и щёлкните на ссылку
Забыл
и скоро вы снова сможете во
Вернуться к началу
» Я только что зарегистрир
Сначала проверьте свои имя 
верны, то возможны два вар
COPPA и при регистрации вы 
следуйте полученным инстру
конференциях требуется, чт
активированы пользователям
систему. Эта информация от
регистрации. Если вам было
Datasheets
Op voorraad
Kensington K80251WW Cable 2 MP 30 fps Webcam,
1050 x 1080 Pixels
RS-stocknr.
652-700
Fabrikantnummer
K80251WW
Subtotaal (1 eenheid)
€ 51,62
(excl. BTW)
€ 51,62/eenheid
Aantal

---

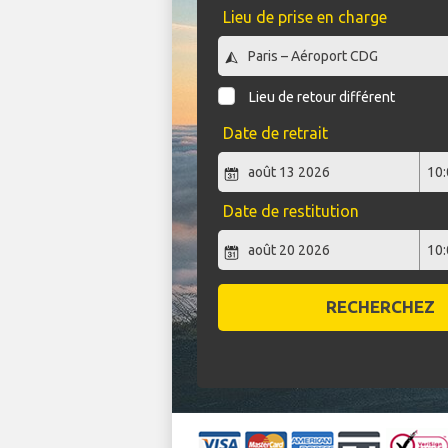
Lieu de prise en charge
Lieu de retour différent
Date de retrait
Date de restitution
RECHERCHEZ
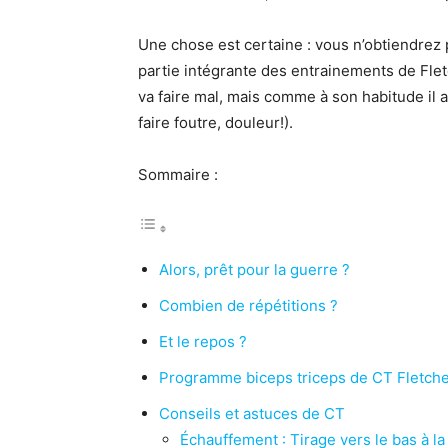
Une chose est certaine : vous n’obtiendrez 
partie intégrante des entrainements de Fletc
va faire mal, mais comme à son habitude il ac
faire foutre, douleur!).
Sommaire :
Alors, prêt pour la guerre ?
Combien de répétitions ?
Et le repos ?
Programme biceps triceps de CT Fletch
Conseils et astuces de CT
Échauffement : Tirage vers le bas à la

▸ WORK TASK: Taking the material above, give again exactly the lines from the one holding "Date de restitution" through the one holding "Échauffement : Tirage vers le bas à la", with both ends and without pictures.

▸ TASK ANSWER:
Date de restitution
RECHERCHEZ
Une chose est certaine : vous n’obtiendrez 
partie intégrante des entrainements de Fletc
va faire mal, mais comme à son habitude il ac
faire foutre, douleur!).
Sommaire :
Alors, prêt pour la guerre ?
Combien de répétitions ?
Et le repos ?
Programme biceps triceps de CT Fletch
Conseils et astuces de CT
Échauffement : Tirage vers le bas à la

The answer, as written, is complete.